Le phénomène du tabagisme a envahi l’autre moitié du ciel. Fumer n’est plus seulement une habitude masculine au Burkina Faso. La gente féminine s’adonne de plus en plus à cette pratique, une situation alarmante. Ainsi, à Ouagadougou, le tabac se conjugue désormais aussi au féminin. Il n’est plus rare de constater dans les artères de la ville des femmes en train de fumer la cigarette sans gène. Quelle en est la raison ? Comme F.O, nombreuses sont ces femmes pour qui « fumer est un mal nécessaire ».
Tout a commencé comme un jeu, il y a de cela dix (10) ans, en 2008, quand F.O n’avait que quatorze (14) ans. Cette adolescente se plaisait à observer sa grande sœur fumer, sans pour autant comprendre pourquoi elle le faisait. « Ma sœur fumait et je trouvais cela drôle, donc j’ai voulu essayer. J’ai aimé et c’est parti », explique F.O.
Elle ignorait la gravité de son geste. « C’est un cercle vicieux, tu rentres facilement et après tu te retrouves emprisonné », a-t-elle déploré. « Impossible » pour F.O aujourd’hui d’arrêter de fumer après plusieurs tentatives d’arrêt. La cigarette est pour elle un mal nécessaire. Aujourd’hui, elle termine à elle seule un paquet de cigarettes chaque deux jours, soit 10 bâtons par jour.
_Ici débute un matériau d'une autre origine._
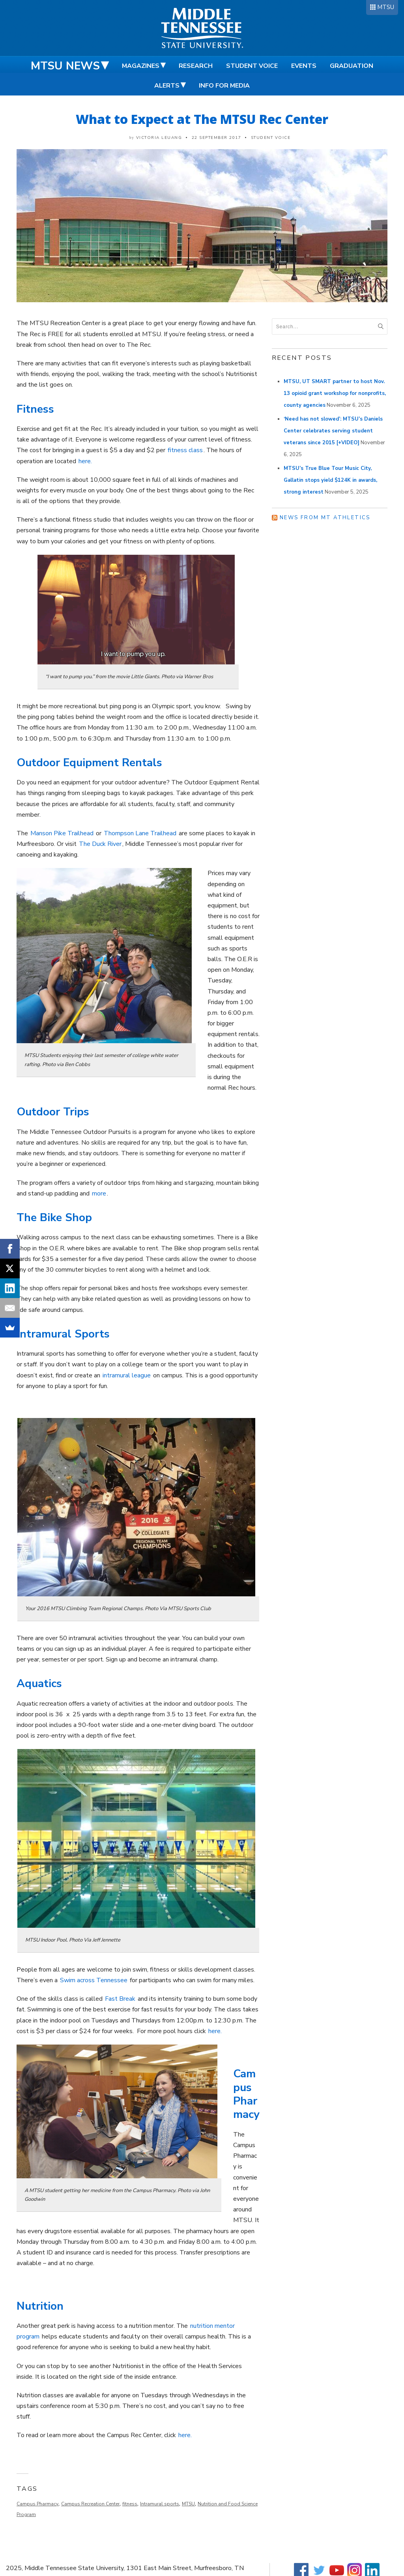  Describe the element at coordinates (90, 2504) in the screenshot. I see `Campus Recreation Center` at that location.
Du haut de ses 1m 70, cette jeune femme dit fumer en cachette. « Il y a de cela cinq (5) ans que mes parents ont su que je fumais. Je ne le fais pas chez moi, donc ils ne me voient pas souvent fumer. Ils savent que je fume, mais ils ne me voient pas le faire, donc difficile pour eux de me reprocher quelque chose. Maman c’est lorsque les couleurs de mes lèvres changent, elle me dit, ah tu as arrêté. Et quand ça recommence à noircir elle me dit ceci, je sens que tu as repris, je change de sujet de conversation en même temps », nous a-t-elle confié.
En Afrique et particulièrement au Burkina Faso, les us et coutumes empêchent les femmes de fumer, surtout au vu et au su de tout le monde. Celles qui fument sont le plus souvent stigmatisées. « Côté social ici ce n’est pas facile. Une fille qui fume automatiquement on te classe dans un cercle, on te traite de dévergondée, ou en général de prostituée. On est Africain, la femme africaine doit rester vertueuse », reconnait tout de même F.O.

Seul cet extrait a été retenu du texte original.